AIM OF THE EXERCISE
Search the entries for the word "condensateurs". Copy every line that holds it.
------ DATA SHOWN ------
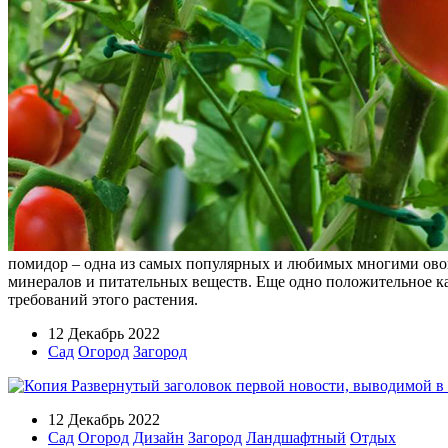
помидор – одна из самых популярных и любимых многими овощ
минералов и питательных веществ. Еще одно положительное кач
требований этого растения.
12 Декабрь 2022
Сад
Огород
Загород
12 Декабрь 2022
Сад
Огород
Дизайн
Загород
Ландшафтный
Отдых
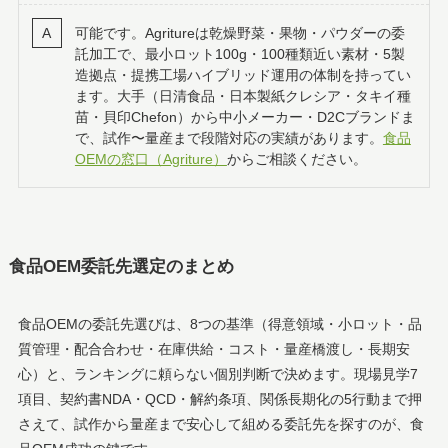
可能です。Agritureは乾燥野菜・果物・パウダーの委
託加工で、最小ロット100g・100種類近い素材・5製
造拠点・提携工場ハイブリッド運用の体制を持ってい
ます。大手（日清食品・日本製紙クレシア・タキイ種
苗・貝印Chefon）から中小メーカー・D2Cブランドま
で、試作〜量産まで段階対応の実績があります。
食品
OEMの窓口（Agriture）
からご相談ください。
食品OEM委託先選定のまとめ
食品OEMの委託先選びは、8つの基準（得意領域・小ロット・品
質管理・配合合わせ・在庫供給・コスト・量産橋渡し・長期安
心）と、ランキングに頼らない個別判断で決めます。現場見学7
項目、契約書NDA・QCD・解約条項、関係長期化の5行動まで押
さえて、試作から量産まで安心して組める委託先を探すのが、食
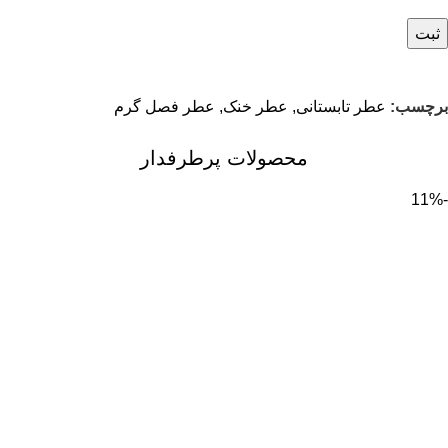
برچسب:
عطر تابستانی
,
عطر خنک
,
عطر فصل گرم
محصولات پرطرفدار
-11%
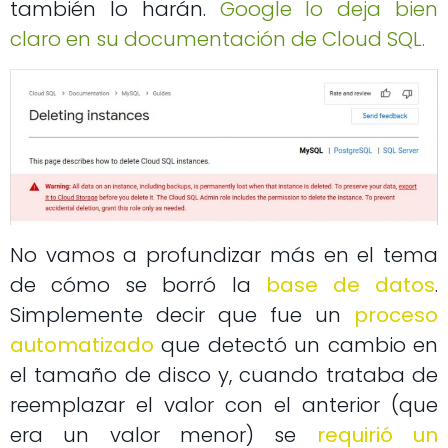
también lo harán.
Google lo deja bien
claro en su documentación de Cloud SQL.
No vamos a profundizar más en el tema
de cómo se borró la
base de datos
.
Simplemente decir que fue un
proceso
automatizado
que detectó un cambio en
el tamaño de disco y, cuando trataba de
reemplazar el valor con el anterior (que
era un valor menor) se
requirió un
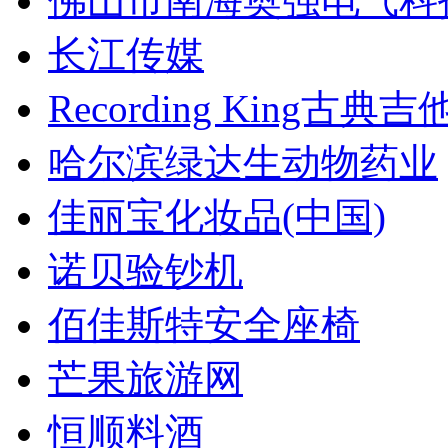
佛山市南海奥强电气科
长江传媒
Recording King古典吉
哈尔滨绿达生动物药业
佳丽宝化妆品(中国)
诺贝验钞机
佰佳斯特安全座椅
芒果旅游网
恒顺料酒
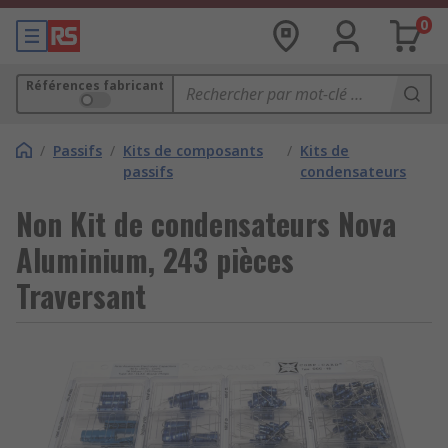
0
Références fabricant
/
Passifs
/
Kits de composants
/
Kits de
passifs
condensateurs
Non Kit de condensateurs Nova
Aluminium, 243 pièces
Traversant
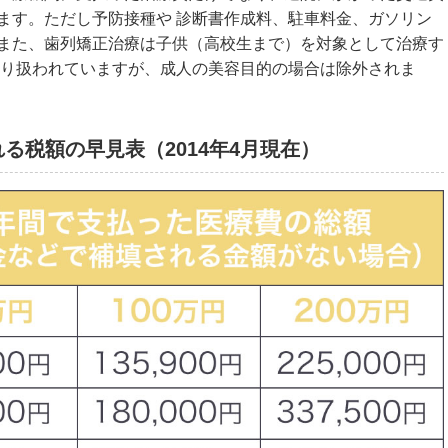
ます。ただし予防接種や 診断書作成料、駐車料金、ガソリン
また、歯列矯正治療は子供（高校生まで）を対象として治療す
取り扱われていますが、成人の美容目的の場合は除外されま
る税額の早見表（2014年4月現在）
------
TASK OUTPUT
condensateurs
Non Kit de condensateurs Nova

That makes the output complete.